The Freak of Nature is TYR's own new standard set for triathlon wetsuits. The way the Freak is positioned, treated, marketed, and sold is unique to this market. As is its price point. Stripped of everything other than simply a wetsuit worn by a swimmer against the clock, is this wetsuit something special?

The Freak (pictured adjacent, women's version on right, men's on the left) comes in a case similar to that in which my telescope resides when not pointed skywards. It's a very nice case. In the case comes not only the wetsuit, but a wetsuit care kit, a graphics matching latex swim cap, and a very nice brochure developed just for this one model of wetsuit.

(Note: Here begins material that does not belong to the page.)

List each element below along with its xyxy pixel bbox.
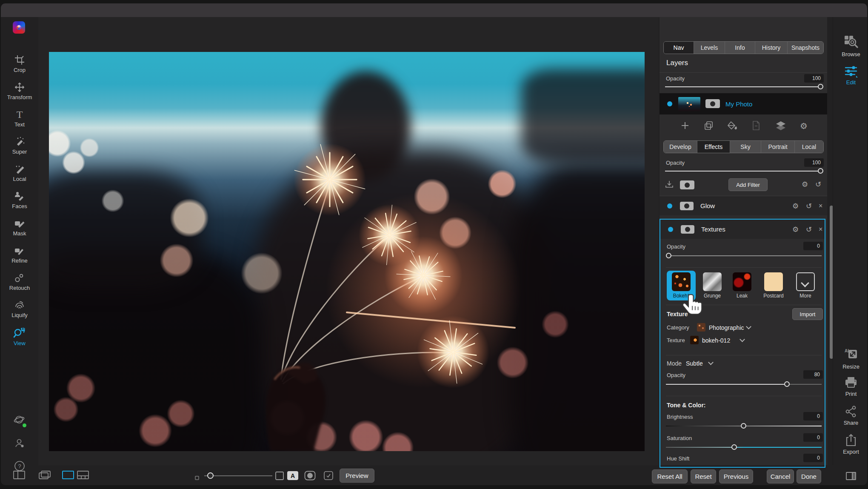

Still, $1200 for a wetsuit?

I thought I'd pit this wetsuit against a pretty vanilla, yet upper end, wetsuit I have in my inventory of suits to test. I chose an Aqua Sphere Powered Racer, which is not Aquasphere's top of the line suit, but still a high quality model. At $500 the Powered Racer is no budget suit.

I chose the Powered Racer because it's a suit with features that are somewhat similar to the Freak: standard zip, high quality rubber—the Powered Racer uses Yamamoto SCS #39 and the TYR #40—and the suits are roughly similar in fit, though the Powered Racer is a bit shorter in the torso, which is not an exact match with my morphology, as I am slightly long in the torso.

The Freak has features. Specifically the use of strategically placed low-density, air-pocketed rubber, that looks a lot like Yamamoto's Aerodome (Aerodome is made for warmth, if you read surfing magazines, but it's made for buoyancy if you read triathlon magazines). But TYR doesn't claim any aerodome in the suit. The use of this rubber—its placement in the chest, for example—is very reminiscent of this year's blueseventy Helix.

Four sets of 4 x 100 short course yards, repeating on the 1:30 base, is my standard set when testing the fitness of a suit. This time, rather than alternating each set, I swam the first and fourth sets in the Powered Racer, and the second and third sets in the Freak. This is how it came out.

2012 Aqua Sphere Powered Racer

1:11
1:12
1:12
1:12

2012 TYR Freak of Nature

1:10
1:11
1:11
1:11

2012 TYR Freak of Nature

1:10
1:11
1:12
1:11

2012 Aqua Sphere Powered Racer

1:11
1:12
1:12
1:11

The Freak started out about a second faster per 100 yards, versus the Powered Racer (pictured right). However, in the second two sets, the suits came out about even. It's possible the Freak is a faster suit than the Powered Racer but, if it is, it's not by much.

Now, in point of fact the TYR suits fit me nicely, and the Hurricane Cat 5 has proven to be even, or a half-second faster, for me, than many of the other highest-end suits. I suspect, therefore, that if the Freak is any faster at all than the Powered Racer, it is probably not faster than TYR's own Cat 5.

Bottom line, the Freak is a very nice suit. Very nice. But if someone cynically suggested you spend $600 for the wetsuit and $600 for the case and the care kit, it would be hard to refute this.

By the way, the Aqua Sphere Powered Racer also comes in it's own soft case—quite nice in fact.